The defendants moved for summary judgment, which Nash opposed. For her discrimination claim, she argued that Purcell, whose arrival coincided with the [664]*664board’s new policy requiring that it approve contracts, was racially biased against her. Nash cited an affidavit from Maureen White-Rush, who is her sister and was an assistant to Purcell before Purcell was the superintendent. According to White-Rush, Purcell made three racially tinged comments during the time they worked together: (1) she called White-Rush a “black working dog”; (2) she told White-Rush that before Purcell’s promotion to Interim Superintendent, “it used to be the four black ladies against the white lady,” but after the promotion “the tables have turned”; and (3) she said to White-Rush that Mickles (who is black) was a “worthless piece of crap” who “just need[ed] to go away” for making a speech on racial issues. Nash also submitted an affidavit from Mickles stating that she submitted two contracts from white vendors to the board that did not require their approval. On the retaliation claim, Nash primarily relied on affidavits from White-Rush and Mickles in which they say they were demoted after complaining about racial issues.

The district court granted the motion, concluding that Nash failed to make out either a direct or indirect case of discrimination. Under the direct case, the court dismissed White-Rush’s affidavit as hearsay. It then concluded that the board’s new policy requiring that it approve contracts, although coinciding with Purcell’s arrival as superintendent, is not by itself evidence of discrimination. Under the indirect method of proof, the court concluded that Nash presented no evidence that a similarly situated person of another race had been treated more favorably. Finally, regarding the retaliation claims, the court reasoned that although others may have accused Purcell of discrimination and were then demoted, no evidence suggests that Nash herself opposed discrimination before her contract was denied.

On appeal Nash argues that the district court erred in concluding that the jury could not reasonably find that the board “terminated her contract” because of her race. Invoking both the direct and indirect methods of proof, she focuses on four parts of the record: (1) White-Rush’s affidavit chronicling Purcell’s past racial comments; (2) Mickles’s affidavit stating that she submitted two contracts from white vendors but was not required to obtain the board’s approval; (3) the “suspicious timing” of Purcell’s promotion to Superintendent around the same time that the board began enforcing the policy of requiring approval of contracts over $10,000; and (4) the board’s “inconsistent reasons” for not contracting with her (first, it criticized her performance, then later it attacked her unwillingness to negotiate), which she says are “pretexts” for discrimination.

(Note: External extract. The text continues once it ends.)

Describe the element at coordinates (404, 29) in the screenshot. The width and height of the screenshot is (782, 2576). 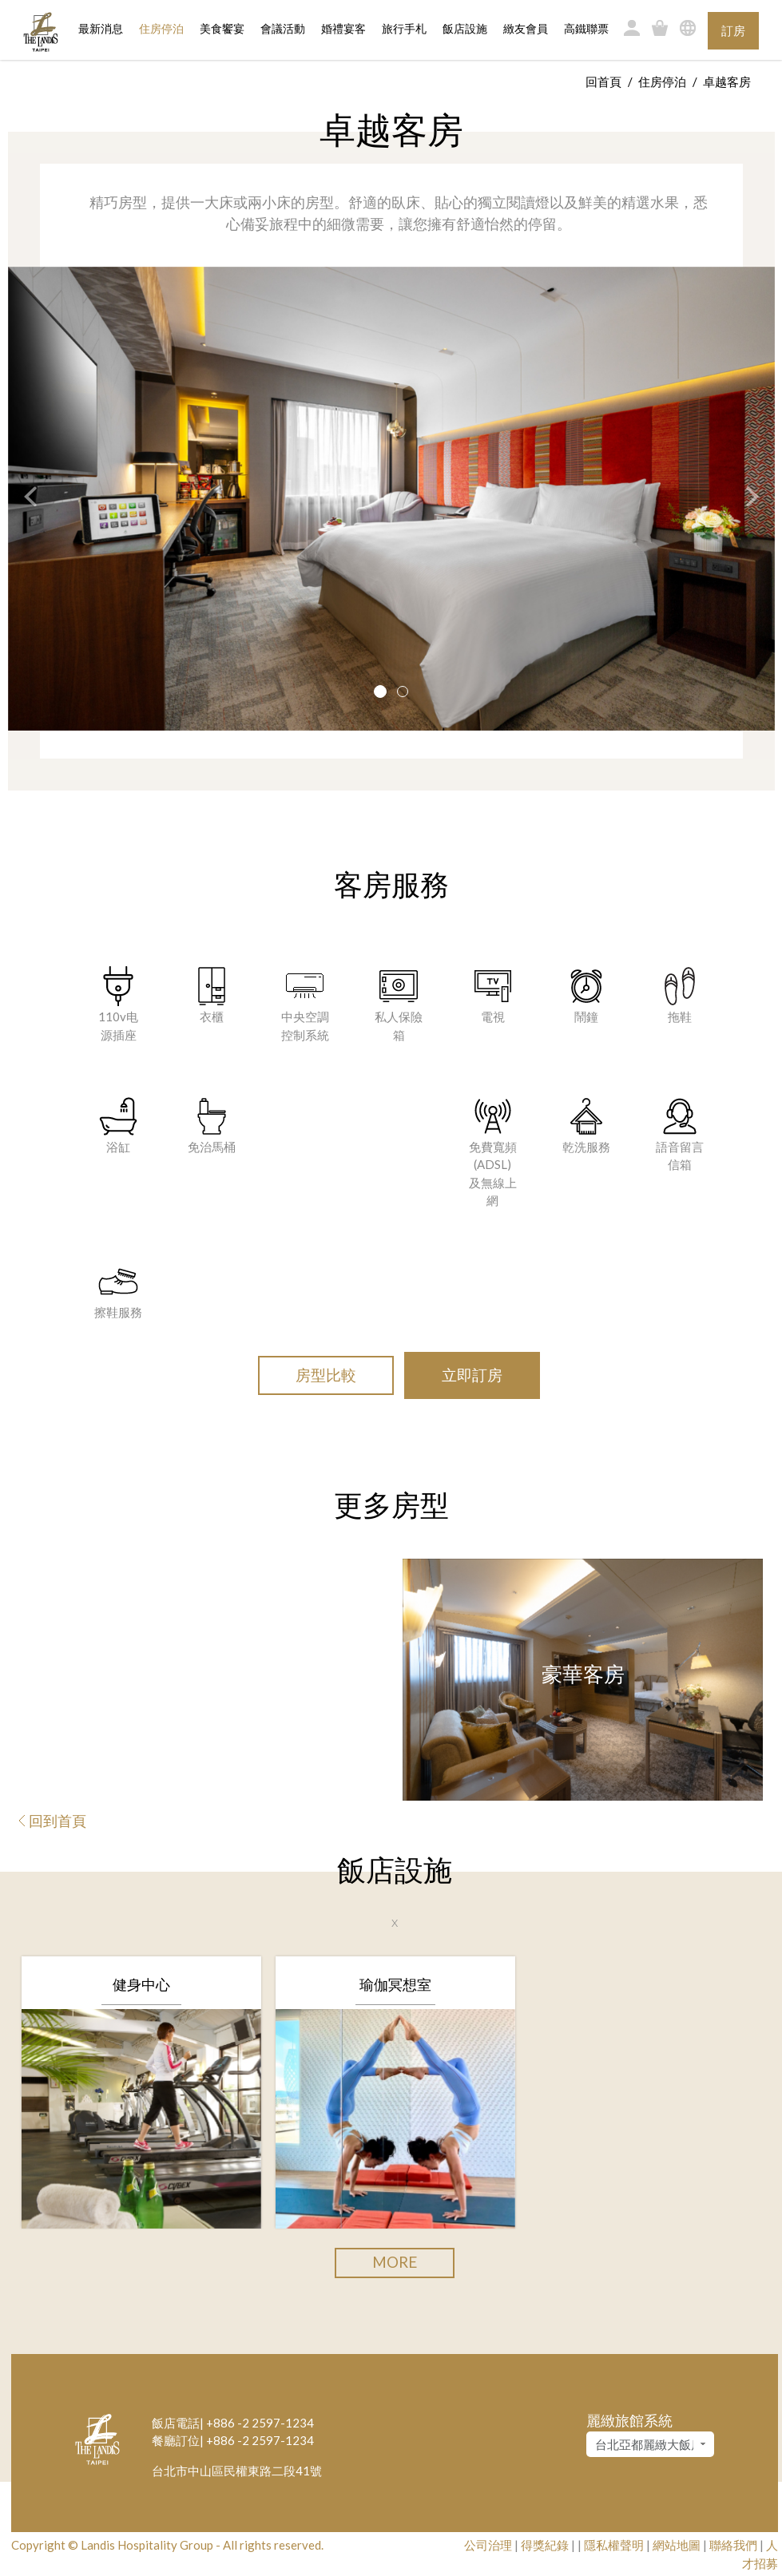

This evidence does not permit a reasonable inference that the board declined to renew Nash’s contract because of her race. We analyze claims under 42 U.S.C. § 1981 with the same substantive standards and methods of proof as those that apply to claims brought under Title YII. See Smith, 681 F.3d at 896. Under the direct method of proof, the plaintiffs evidence “must point directly to a discriminatory reason for the employer’s action and be directly related to the employment decision.” Dass v. Chi. Bd. of Educ., 675 F.3d 1060, 1071 (7th Cir.2012) (internal quotations and citations omitted). Nash argues that she has direct evidence — Purcell’s racial comments — which she argues are not hearsay.

Nash is correct that the district court mistakenly disregarded the comments as hearsay. The court apparently assumed that Nash offered to testify about what White-Rush said Purcell had said.